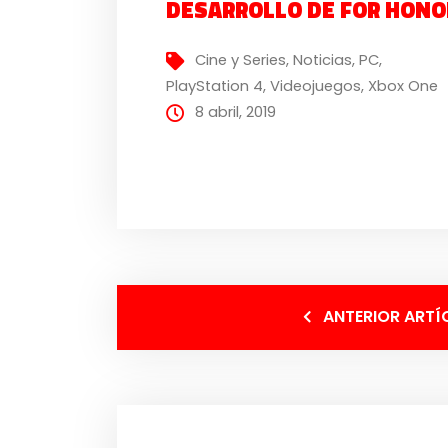
DESARROLLO DE FOR HONO
Cine y Series
,
Noticias
,
PC
,
PlayStation 4
,
Videojuegos
,
Xbox One
8 abril, 2019
ANTERIOR ARTÍ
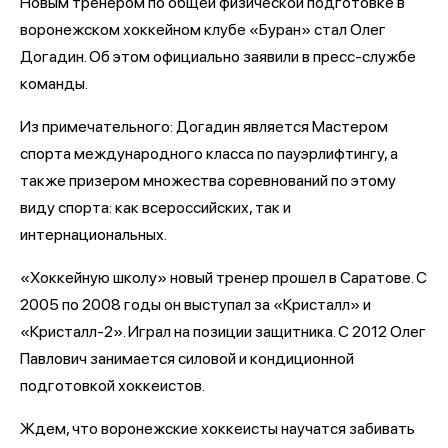
Новым тренером по общей физической подготовке в
воронежском хоккейном клубе «Буран» стал Олег
Догадин. Об этом официально заявили в пресс-службе
команды.
Из примечательного: Догадин является Мастером
спорта международного класса по пауэрлифтингу, а
также призером множества соревнований по этому
виду спорта: как всероссийских, так и
интернациональных.
«Хоккейную школу» новый тренер прошел в Саратове. С
2005 по 2008 годы он выступал за «Кристалл» и
«Кристалл-2». Играл на позиции защитника. С 2012 Олег
Павлович занимается силовой и кондиционной
подготовкой хоккеистов.
Ждем, что воронежские хоккеисты научатся забивать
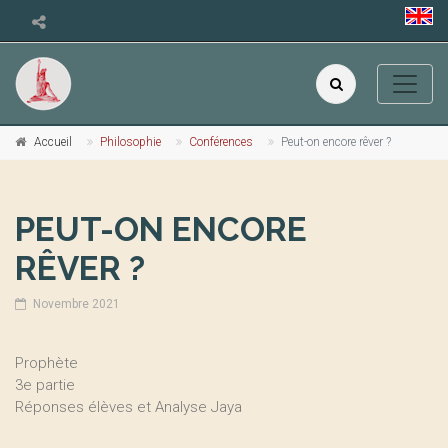
Accueil
Philosophie
Conférences
Peut-on encore rêver ?
PEUT-ON ENCORE
RÊVER ?
Novembre 2021
Prophète
3e partie
Réponses élèves et Analyse Jaya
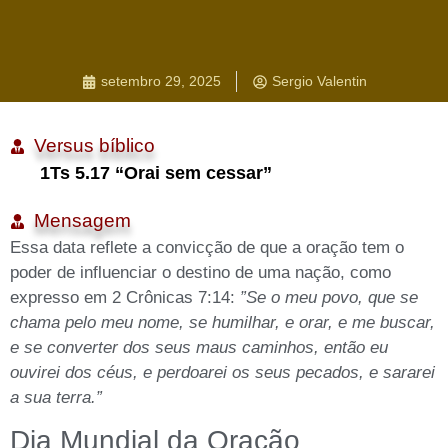
setembro 29, 2025
Sergio Valentin
Versus bíblico
1Ts 5.17 “Orai sem cessar”
Mensagem
Essa data reflete a convicção de que a oração tem o
poder de influenciar o destino de uma nação, como
expresso em 2 Crônicas 7:14:
”Se o meu povo, que se
chama pelo meu nome, se humilhar, e orar, e me buscar,
e se converter dos seus maus caminhos, então eu
ouvirei dos céus, e perdoarei os seus pecados, e sararei
a sua terra.”
Dia Mundial da Oração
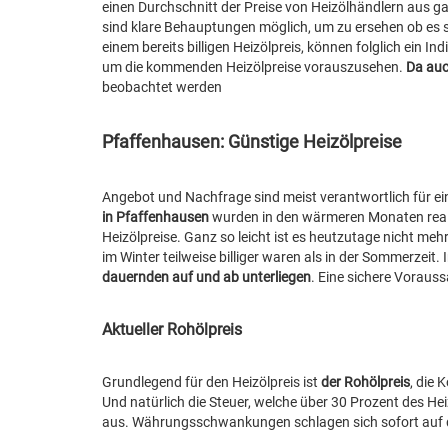
einen Durchschnitt der Preise von Heizölhändlern aus ga
sind klare Behauptungen möglich, um zu ersehen ob es si
einem bereits billigen Heizölpreis, können folglich ein Ind
um die kommenden Heizölpreise vorauszusehen.
Da auc
beobachtet werden
Pfaffenhausen: Günstige Heizölpreise
Angebot und Nachfrage sind meist verantwortlich für ei
in Pfaffenhausen
wurden in den wärmeren Monaten realis
Heizölpreise. Ganz so leicht ist es heutzutage nicht meh
im Winter teilweise billiger waren als in der Sommerzeit.
dauernden auf und ab unterliegen
. Eine sichere Voraus
Aktueller Rohölpreis
Grundlegend für den Heizölpreis ist
der Rohölpreis
, die
Und natürlich die Steuer, welche über 30 Prozent des Hei
aus. Währungsschwankungen schlagen sich sofort auf d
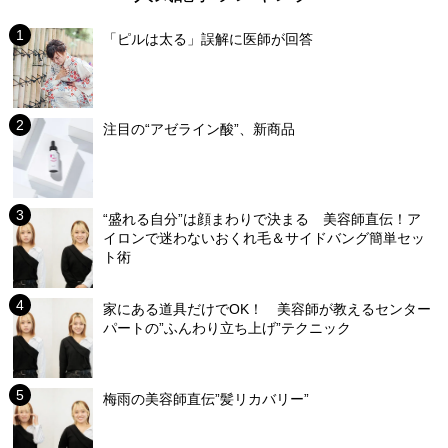
「ピルは太る」誤解に医師が回答
注目の“アゼライン酸”、新商品
“盛れる自分”は顔まわりで決まる 美容師直伝！ア
イロンで迷わないおくれ毛＆サイドバング簡単セッ
ト術
家にある道具だけでOK！ 美容師が教えるセンター
パートの”ふんわり立ち上げ”テクニック
梅雨の美容師直伝”髪リカバリー”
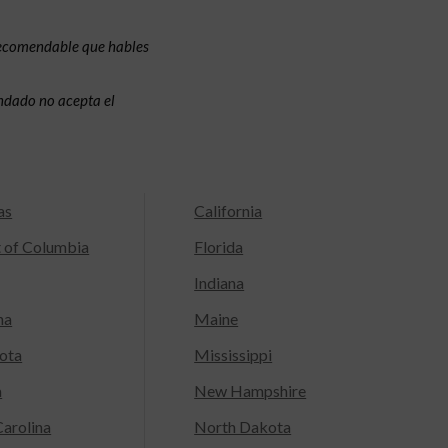
recomendable que hables
condado no acepta el
as
California
t of Columbia
Florida
Indiana
na
Maine
ota
Mississippi
a
New Hampshire
arolina
North Dakota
- - -
▶ [WHAT YOU HAVE TO DO]: Each line in the records that carries "спорта" must be copied out.

▶ [WRITTEN RESPONSE]:
спорта международного класса по пауэрлифтингу, а
виду спорта: как всероссийских, так и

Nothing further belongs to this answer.